Tuesday 2 February 2010

Mystery of the Snow Sharks

It’s four in the morning and I can’t sleep. I’ve been working a lot of morning shifts, which you would think would see me getting up and going to bed early but in reality what happens is I just tire myself out and then spend a whole day asleep. Then I’m left stuck, waking up at 6pm and not feeling at all tired until at least four. The world is a strange place late at night. Up until about three it gets increasingly louder and rowdier, then everyone goes home to bed. By four the streets are silent. At five it is likely that the odd taxicab or cop-car will come by, dustmen, postmen and milkmen.

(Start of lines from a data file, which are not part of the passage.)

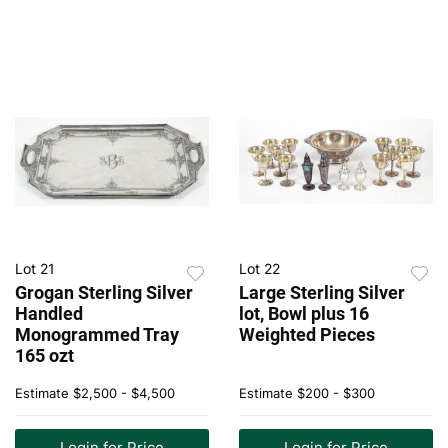
Lot 21
Lot 22
Grogan Sterling Silver
Large Sterling Silver
Handled
lot, Bowl plus 16
Monogrammed Tray
Weighted Pieces
165 ozt
Estimate
$2,500 - $4,500
Estimate
$200 - $300
Login for Price
Login for Price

I lie in my bed and calmly contemplate the ceiling. It’s cold outside of bed. I have felt the temperature steadily fall ever since it got dark. Eventually I decide to give up. I decide that it might be a good idea to brave the cold and stop pretending I am going to sleep. I roll my feet out of bed. Drain the water on my bedside table.
I decide that it will be a great idea to put some proper clothes on, leave the house and head into the centre of town, in the middle of Bath there is this amazing all-night pastry place, ever since it opened it’s been a constant temptation. During my insomnia the idea of a Apple Danish, has been recurring in my mind like a pop song. I picture myself biting down on it, it crumbling on my teeth and lips. In my mind it is drizzled with that thin white icing, it is perfect.

My keys are on the coffee table, I scoop them up along with my wallet, push them into the pocket of my jacket and leave the flat.

The whole road is covered in snow. It’s still falling, thick flakes tumbling down that for some reason remind me of eyelashes. Thick and beautiful. The last time I saw snow I was up a mountain. It is strange and magical to have it come and visit me here, in my home town.

It’s rare to be alone in the city. Rare to be the first person to walk on snow in what will be a very busy street. It Squeeks and crumps beneath my feet. The unmistakable sound of snow, each footfall sounds like a muted avalanche.
I live where George Street meets the Paragon, after walking fifty feet or so, I can see all the way up Landsdown Hill. It looks like a ski-slope, the orange of the streetlights reflecting back up in circles, silhouetting the lights themselves against the snow.
I press on.

Snow reveals the secret life of the city, I see the tracks of birds, I see the padded footsteps of a fox where it has trotted between the cars. At the end of a line of tracks I see a tiny black cat sheltering beneath a car, it’s big eyes trying to suss me out and I bend down to get a better look at it.
Parked cars line my route, each with it’s own thick white blanket. Officially they will have to be moved in the morning, but honestly I don’t see how this is going to be possible.

I see a pair of cars, almost identical, facing each other. I smile as I draw a heart shape on each of their windshields. Now these cars are in love. As I walk on I start to imagine their owners, a man and a woman, both attractive, both lonely, both coming out to find my little piece of art. I wonder if this is how magic happens, this little whim of mine, I paint a picture of myself as an unwitting instrument of magic.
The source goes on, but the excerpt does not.